For this particular page, what do you want it to do when you click on a particular number? Do you want it to filter or do you want it to highlight? So I’ll change this one back to a highlight and so you can see it highlights year 2000. So this could be quite a useful demonstration tool. So you could say, well, let’s just focus on 2006. Here was the results. Now let’s add 2007. I’m going to hold down control and select 2007 and 2009. And so you can select more than one thing from a particular visualization. Now, if you do want to have, say, South Yorkshire in 2006, seven and nine, then you can do that using the control key like this. So here I’ve got South Yorkshire in 2006, seven and nine, all highlighted. Now I’ve added West Midlands to mix and I’m going to deselect West Midlands, all of that through using the control key. So this makes it quite a powerful tool to be able to look at individual items or more than one item at once and just focus down on this.

Now, you may have noticed in other applications, I could say click on the first one and then hold down shift and click on the last to get a range. That is not a possibility here.
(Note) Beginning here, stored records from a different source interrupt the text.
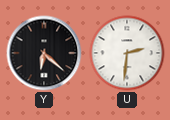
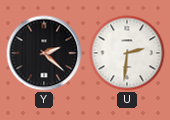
Y: 6:22 -> 2:22
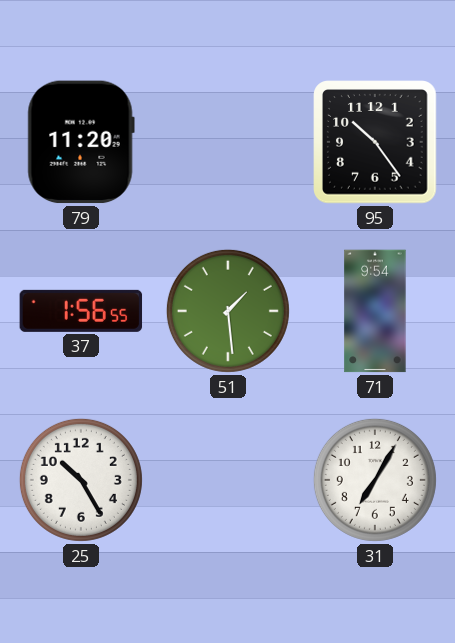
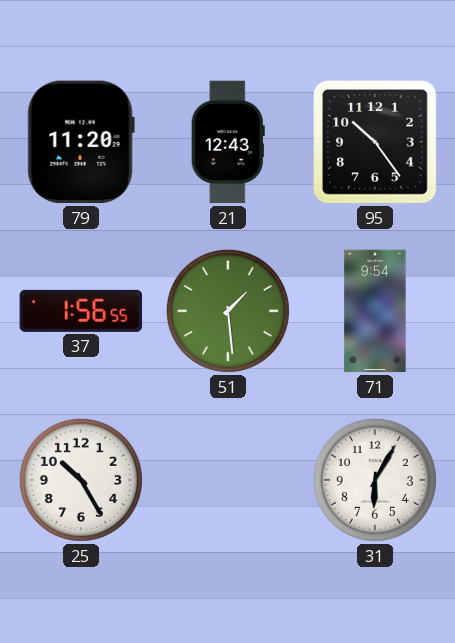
21: none -> 12:43
31: 7:05 -> 6:05
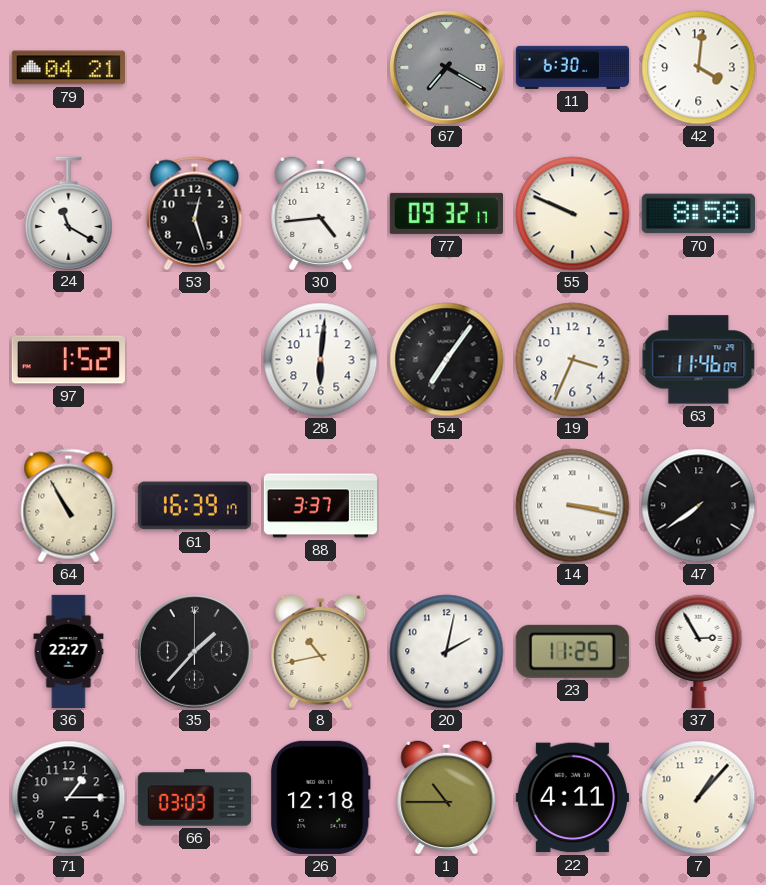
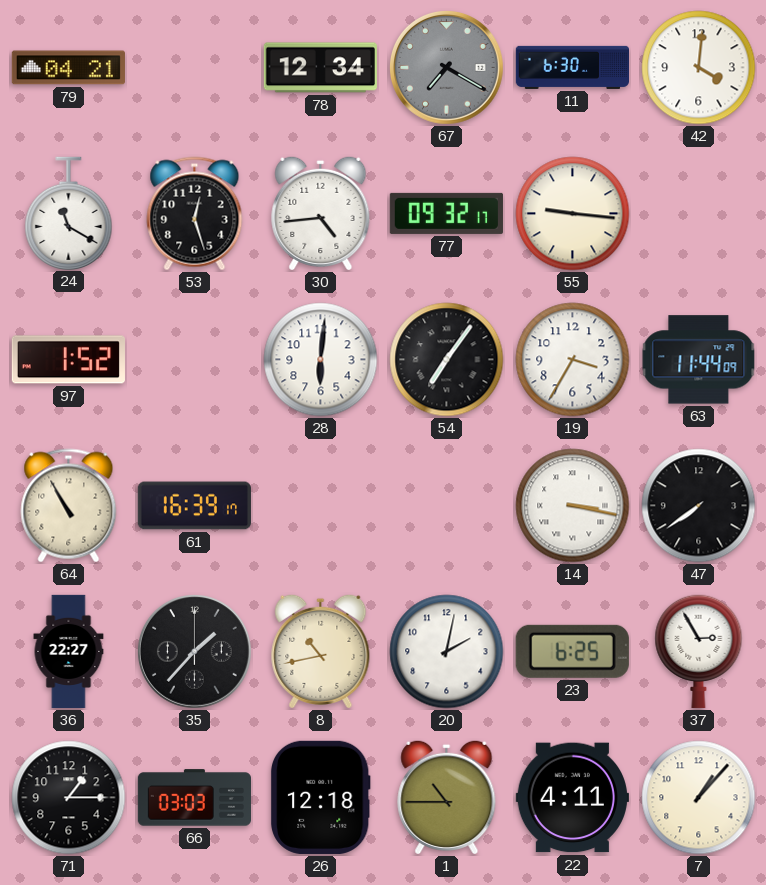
78: none -> 12:34
55: 9:49 -> 9:16
70: 8:58 -> none
19: 3:34 -> 3:35
63: 11:46 -> 11:44
88: 3:37 -> none
23: 11:25 -> 6:25
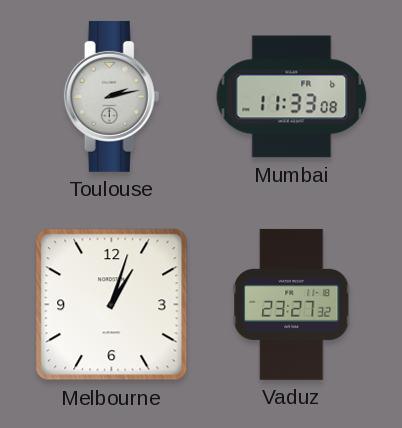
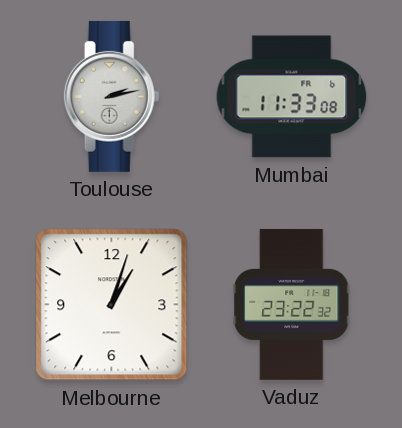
Vaduz: 23:27 -> 23:22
You’ve got to use the control to select multiple items. So this edit interactions, once you’ve finished deselect it, the interactions will still happen, but you’ll no longer have those little icons that enable you to change what they do from highlight to photo or to none. So interactions are very useful on one particular page. They allow you to focus on a particular topic, and you can narrow it down by using additional tables to focus the end user’s attention. And just in case you’re thinking, can we do it the other way? Yes. If I click on a particular area of the graph, we can change the tables so that it’s focusing on Tanning, where for the year 2004, for example, and then holding down control, I can add additional years or additional other areas as well. So all of that can be tailored with the edit interactions.